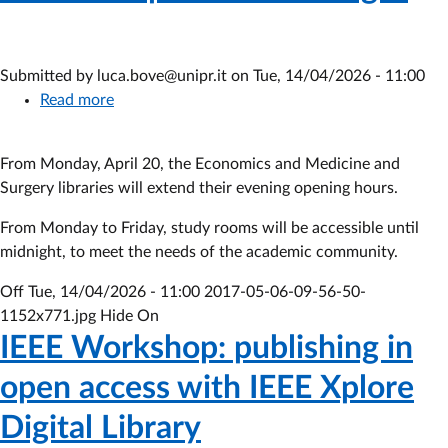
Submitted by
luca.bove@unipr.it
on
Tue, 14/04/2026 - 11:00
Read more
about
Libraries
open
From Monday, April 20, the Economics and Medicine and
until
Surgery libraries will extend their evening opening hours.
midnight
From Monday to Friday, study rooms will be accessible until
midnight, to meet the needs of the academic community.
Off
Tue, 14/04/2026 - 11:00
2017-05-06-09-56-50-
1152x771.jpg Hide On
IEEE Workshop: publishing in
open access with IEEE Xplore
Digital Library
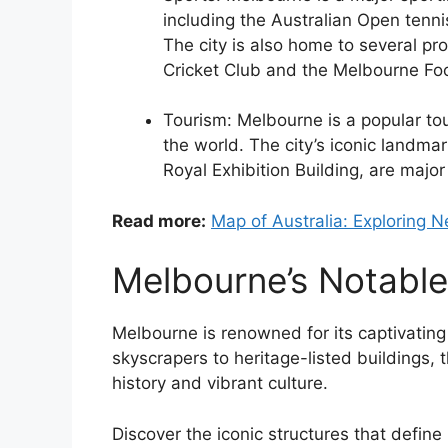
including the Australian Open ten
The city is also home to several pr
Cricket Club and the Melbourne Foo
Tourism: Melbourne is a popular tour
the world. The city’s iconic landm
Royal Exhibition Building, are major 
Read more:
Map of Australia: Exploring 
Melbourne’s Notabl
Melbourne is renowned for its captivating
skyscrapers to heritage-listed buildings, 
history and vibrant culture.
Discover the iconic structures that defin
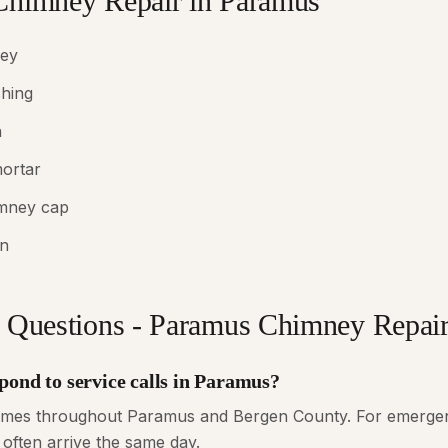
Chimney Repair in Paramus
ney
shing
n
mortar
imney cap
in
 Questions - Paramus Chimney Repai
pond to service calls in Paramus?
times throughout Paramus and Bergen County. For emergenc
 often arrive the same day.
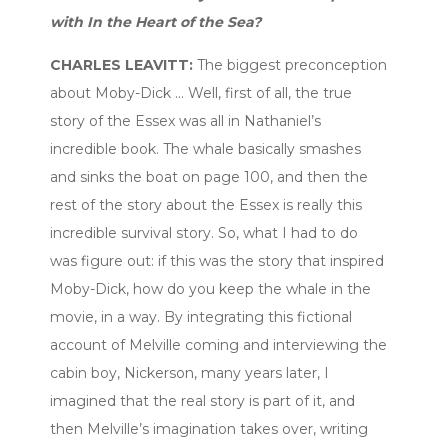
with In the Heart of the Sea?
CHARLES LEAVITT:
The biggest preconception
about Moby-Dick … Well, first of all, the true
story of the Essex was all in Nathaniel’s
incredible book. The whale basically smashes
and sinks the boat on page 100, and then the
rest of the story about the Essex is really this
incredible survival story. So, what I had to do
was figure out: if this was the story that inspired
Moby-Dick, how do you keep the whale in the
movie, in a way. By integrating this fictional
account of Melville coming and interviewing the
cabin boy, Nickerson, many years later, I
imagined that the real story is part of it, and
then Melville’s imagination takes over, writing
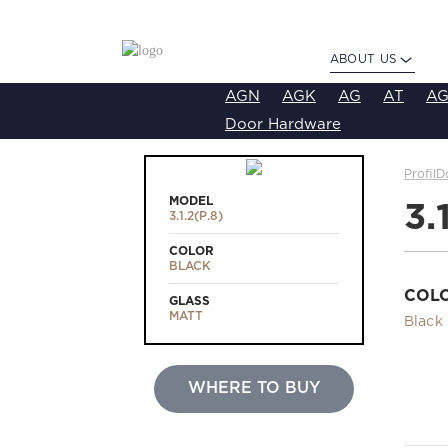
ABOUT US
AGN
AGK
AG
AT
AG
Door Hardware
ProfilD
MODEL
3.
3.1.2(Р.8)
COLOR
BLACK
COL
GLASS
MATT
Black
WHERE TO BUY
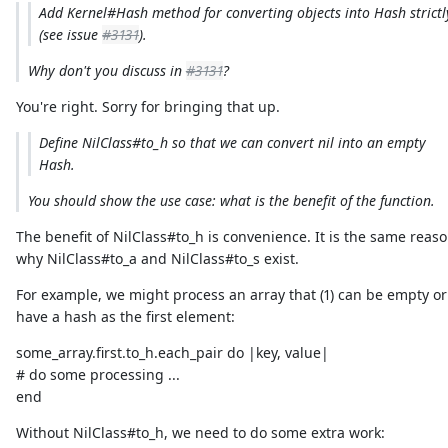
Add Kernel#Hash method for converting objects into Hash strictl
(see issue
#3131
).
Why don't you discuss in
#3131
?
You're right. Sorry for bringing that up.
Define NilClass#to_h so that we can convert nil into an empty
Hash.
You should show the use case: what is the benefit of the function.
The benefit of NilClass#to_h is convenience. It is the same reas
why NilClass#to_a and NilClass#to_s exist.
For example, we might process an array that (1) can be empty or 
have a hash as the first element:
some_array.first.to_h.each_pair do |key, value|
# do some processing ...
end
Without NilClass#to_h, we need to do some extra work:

_ _ _

**Directions:** Leaving out every picture, extract verbatim the lines from the one containing "incredible book. The whale basically smashes" through the last line of the listing, inclusive.

**Response below:**
incredible book. The whale basically smashes
and sinks the boat on page 100, and then the
rest of the story about the Essex is really this
incredible survival story. So, what I had to do
was figure out: if this was the story that inspired
Moby-Dick, how do you keep the whale in the
movie, in a way. By integrating this fictional
account of Melville coming and interviewing the
cabin boy, Nickerson, many years later, I
imagined that the real story is part of it, and
then Melville’s imagination takes over, writing
ABOUT US
AGN
AGK
AG
AT
AG
Door Hardware
ProfilD
MODEL
3.
3.1.2(Р.8)
COLOR
BLACK
COL
GLASS
MATT
Black
WHERE TO BUY
Add Kernel#Hash method for converting objects into Hash strictl
(see issue
#3131
).
Why don't you discuss in
#3131
?
You're right. Sorry for bringing that up.
Define NilClass#to_h so that we can convert nil into an empty
Hash.
You should show the use case: what is the benefit of the function.
The benefit of NilClass#to_h is convenience. It is the same reas
why NilClass#to_a and NilClass#to_s exist.
For example, we might process an array that (1) can be empty or 
have a hash as the first element:
some_array.first.to_h.each_pair do |key, value|
# do some processing ...
end
Without NilClass#to_h, we need to do some extra work:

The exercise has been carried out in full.